It’s great if you have a mentor, someone higher up in your company who understands the bureaucracy and can help you grow into your job. But what happens when you make it to the top? Who are your mentors then?

Nobody, usually.

Dave Murphy SF Chronicle

That may explain why so many chief executive officers stumble or stagger or take a swan dive. They don’t have mentors anymore, and the most insecure bosses often won’t ask underlings for advice, figuring (wrongly) that it shows weakness instead of strength.

Fortunately, those who want to learn from the best can find good profiles of seven top bosses in Jeffrey A. Krames’ "What the Best CEOs Know." The book offers strategic lessons for anyone who is in upper management — or wants to get there.

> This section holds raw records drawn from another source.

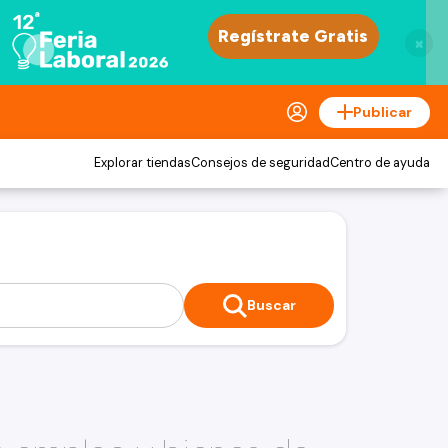
×
Publicar
Explorar tiendas
Consejos de seguridad
Centro de ayuda
Buscar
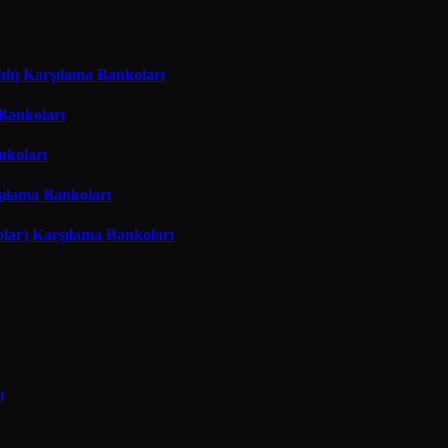
hlı) Karşılama Bankoları
 Bankoları
nkoları
şılama Bankoları
lar) Karşılama Bankoları
ı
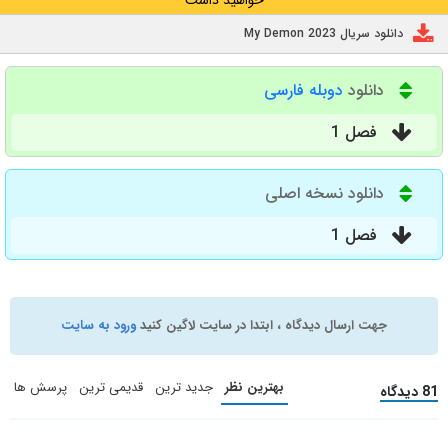
دانلود سریال My Demon 2023
دانلود
دوبله فارسی
فصل 1
دانلود نسخه اصلی
فصل 1
جهت ارسال دیدگاه ، ابتدا در سایت لاگین کنید
ورود به سایت
بهترین نظر
جدید ترین
قدیمی ترین
پرسش ها
81 دیدگاه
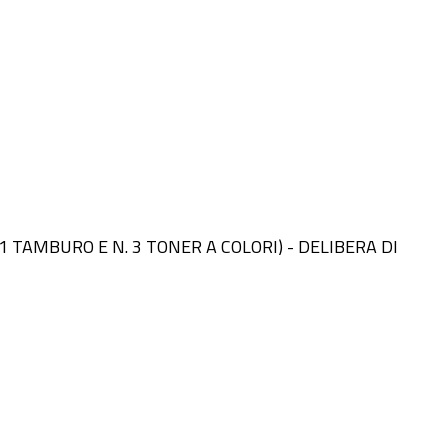
 1 TAMBURO E N. 3 TONER A COLORI) - DELIBERA DI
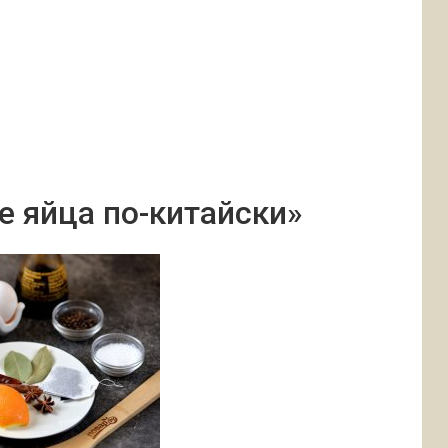
е яйца по-китайски»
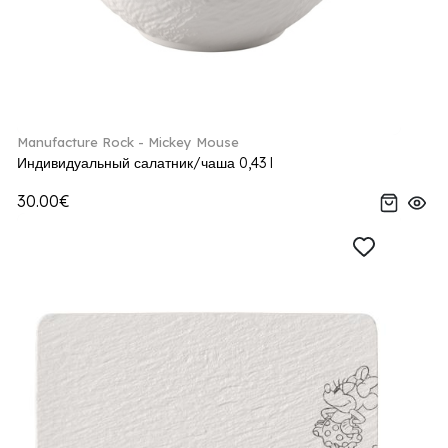
Manufacture Rock - Mickey Mouse
Индивидуальный салатник/чаша 0,43 l
30.00€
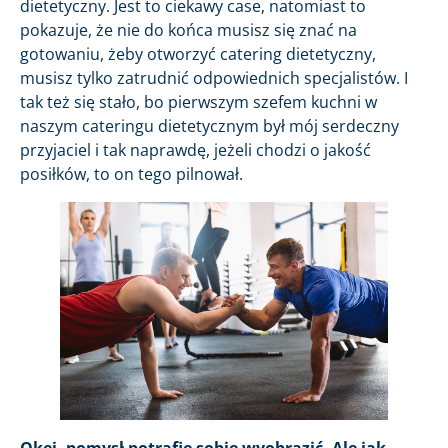
dietetyczny. Jest to ciekawy case, natomiast to
pokazuje, że nie do końca musisz się znać na
gotowaniu, żeby otworzyć catering dietetyczny,
musisz tylko zatrudnić odpowiednich specjalistów. I
tak też się stało, bo pierwszym szefem kuchni w
naszym cateringu dietetycznym był mój serdeczny
przyjaciel i tak naprawdę, jeżeli chodzi o jakość
posiłków, to on tego pilnował.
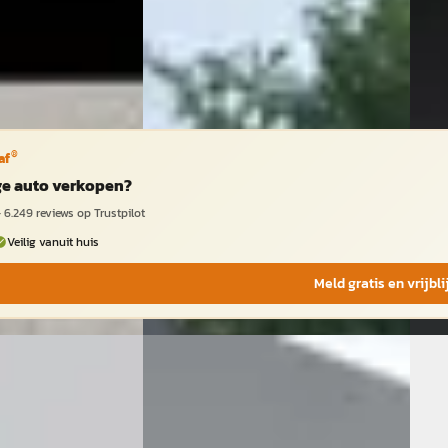
Vand
Beki
Vergeli
®
af
ige auto verkopen?
·
6.249
reviews op Trustpilot
Veilig vanuit huis
Meld gratis en vrijbl
A
A
portstourer
·
CUPRA Leon Sportstourer
·
CUP
2022
202
 VZ Performance
1.4 e-Hybrid VZ Performance
1.4 e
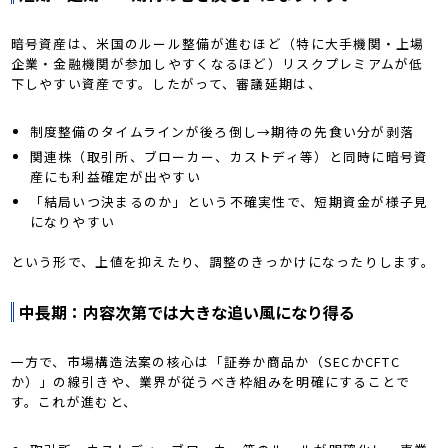
暗号資産は、米国のルール整備が進むほど（特に大手機関・上場
企業・金融機関が参加しやすくなるほど）リスクプレミアムが低
下しやすい資産です。したがって、審議延期は、
制度整備のタイムラインが後ろ倒し→期待の先食い分が剥落
関連株（取引所、ブローカー、カストディ等）と同時に暗号資
産にも利益確定が出やすい
「結局いつ決まるのか」という不確実性で、短期資金が様子見
になりやすい
という形で、上値を抑えたり、調整のきっかけになったりします。
中長期：内容次第では大きな追い風になり得る
一方で、市場構造法案の核心は「証券か商品か（SECかCFTC
か）」の線引きや、業界が従うべき枠組みを明確にすることで
す。これが進むと、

One anecdote describes how Microsoft didn’t make the Internet a priority in the mid-1990s, and an employee who noticed its widespread usage at Cornell University sounded the alarm. Because Microsoft encourages ideas from all levels, Bill Gates eventually saw the memo and heard comments from others in support of it.

"Gates was both appropriately humble and flexible," Krames writes. "He took those messages very seriously, and he organized several company retreats in 1994 and 1995 to respond to them. By the end of 1995, the company had a new top priority, and the Internet was defining the future of the company."

Southwest Airlines’ Herb Kelleher has an unusual approach to salaries. He pays rank-and-filers above the industry average, but managers get less than their counterparts at other companies. Southwest tries to make up for it with stock options.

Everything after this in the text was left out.